Preliminary results using logistic regression suggest that alignment may be beneficial during classroom instruction, particularly for students from low SES backgrounds. Overall, students in the high-aligned condition performed significantly better at posttest on the near transfer question, b = .69, p = .03, and marginally better on the far transfer question, b = .50, p = .09, even after controlling for pretest score, grade level, socioeconomic status, and gender. Because of the significant (near transfer) and marginally significant (far transfer) SES effect, we examined results for the two SES groups separately, and found that condition remained an important predictor for the low SES group (near transfer: b = .79, p = .03; far transfer: b = .63, p = .08), but not for the high SES group (near transfer: b = .49, p = .50; far transfer: b = .22, p = .67).

Figure 3
Figure 3. Performance on near and far transfer questions by socioeconomic status (SES). (Y-axis denotes the proportion of students who respond correctly to the question item.)

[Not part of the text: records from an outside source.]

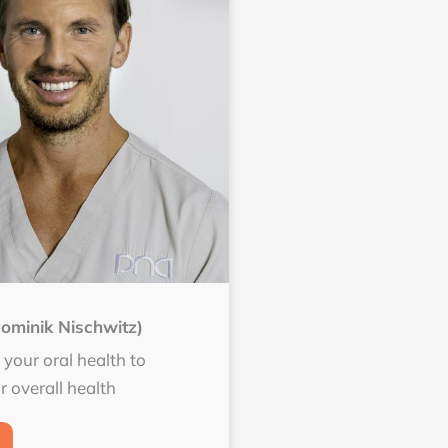
ominik Nischwitz)
your oral health to
r overall health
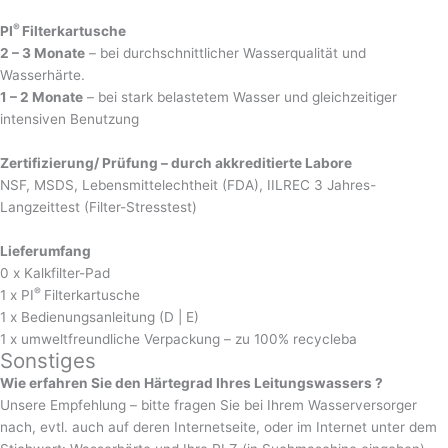
®
PI
Filterkartusche
2 – 3 Monate
– bei durchschnittlicher Wasserqualität und
Wasserhärte.
1 – 2 Monate
– bei stark belastetem Wasser und gleichzeitiger
intensiven Benutzung
Zertifizierung/ Prüfung – durch akkreditierte Labore
NSF, MSDS, Lebensmittelechtheit (FDA), IILREC 3 Jahres-
Langzeittest (Filter-Stresstest)
Lieferumfang
0 x Kalkfilter-Pad
®
1 x PI
Filterkartusche
1 x Bedienungsanleitung (D | E)
1 x umweltfreundliche Verpackung – zu 100% recycleba
Sonstiges
Wie erfahren Sie den Härtegrad Ihres Leitungswassers ?
Unsere Empfehlung – bitte fragen Sie bei Ihrem Wasserversorger
nach, evtl. auch auf deren Internetseite, oder im Internet unter dem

Another tool of alignment, gesture, may also be useful in a classroom environment. Although we did not explicitly manipulate gesture during the current study, the museum facilitator used gestures to indicate triangles in the various structures he presented. One type of gesture that we were particularly interested in was trace gestures. A trace gesture occurred when the facilitator dragged his index finger along the outline of a triangle. These trace gestures occurred on the triangle alone, on the braced square, and on the truss. Taking advantage of the natural variation in the number of trace gestures the facilitator used in each classroom, we performed a second set of logistic regressions, controlling for the same set of covariates as above. The results show that gesture contributed significantly to students’ learning for both near and far transfer questions, b = .47, p = .008, b = .27, p = .04, respectively. The effect of alignment remained significant for the near transfer question, b = .97, p = .006, and marginal for the far transfer question, b = .51, p = .10. We believe that trace gestures may invite alignment in a different way, by emphasizing the relationships between triangles and their larger structures. Taken together these results suggest that structural alignment is an important learning process for classroom learning, and that it can be accomplished in multiple ways. Further, the use of structural alignment may be particularly important in strengthening learning in low SES students.

References

Gentner, D. (2010). Bootstrapping the mind: Analogical processes and symbol systems. Cognitive Science , 34 (5), 752-775.

Gentner, D. (1983). Structure-Mapping: A theoretical framework for analogy. Cognitive Science , 7, 155-170.

Gentner, D., & Markman, A. (1994). Structural alignment in comparison: No difference without similarity. Psychological Science , 5 (3), 152-158.

Gentner, D., & Namy, L. (2006). Analogical processes in language learning. Current Directions in Psychological Science , 15 (6), 297-301.

Gentner, D., Levine, S., Dhillon, S., & Poltermann, A. (2009). Using structural alignment to facilitate learning of spatial concepts in an informal setting. In B. Kokinov, K. Holyoak and D. Gentner (Eds.) Proceedings of the Second International Conference on Analogy. NBU Press, Sofia, Bulgaria.

Richland, L., & McDonough, I. (2010). Learning by analogy: Discriminating between potential analogs. Contemporary Educational Psychology, 35 (1), 28-43.

Richland, L., Zur, O., & Holyoak, K. (2007). Cognitive supports for analogies in the mathematics classroom. Science , 316, 1128-1129.